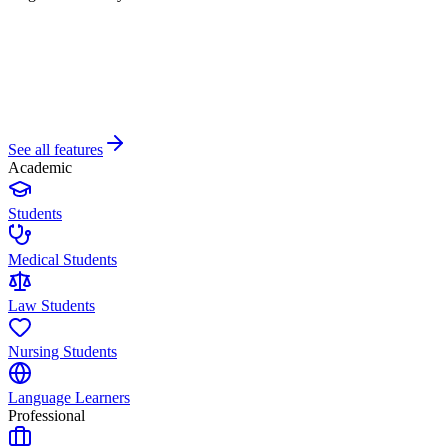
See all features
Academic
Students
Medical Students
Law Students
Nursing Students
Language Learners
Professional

▬▬▬▬▬▬▬▬▬▬

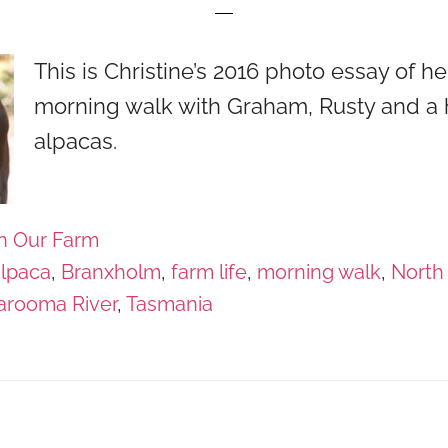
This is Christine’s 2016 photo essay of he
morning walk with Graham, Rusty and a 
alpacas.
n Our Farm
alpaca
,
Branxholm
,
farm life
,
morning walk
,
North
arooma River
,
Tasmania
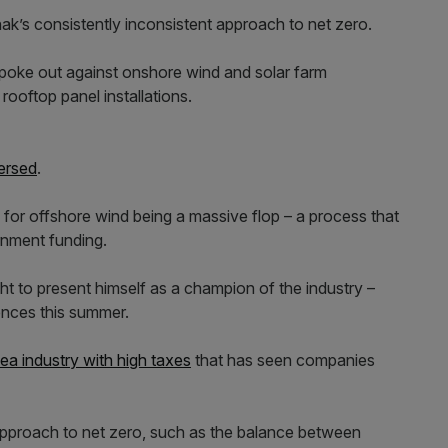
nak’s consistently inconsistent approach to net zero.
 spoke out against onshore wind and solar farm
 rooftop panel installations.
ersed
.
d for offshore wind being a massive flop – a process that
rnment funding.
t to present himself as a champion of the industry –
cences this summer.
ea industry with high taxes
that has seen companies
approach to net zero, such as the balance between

▬▬▬▬▬▬▬▬▬▬

Work task: With pictures excluded, reproduce exactly the lines above from the one containing "This is Christine’s 2016 photo essay of he" down to the one containing "approach to net zero, such", those two included.

Solution to this problem:
This is Christine’s 2016 photo essay of he
morning walk with Graham, Rusty and a 
alpacas.
n Our Farm
alpaca
,
Branxholm
,
farm life
,
morning walk
,
North
arooma River
,
Tasmania
nak’s consistently inconsistent approach to net zero.
 spoke out against onshore wind and solar farm
 rooftop panel installations.
ersed
.
d for offshore wind being a massive flop – a process that
rnment funding.
t to present himself as a champion of the industry –
cences this summer.
ea industry with high taxes
that has seen companies
approach to net zero, such as the balance between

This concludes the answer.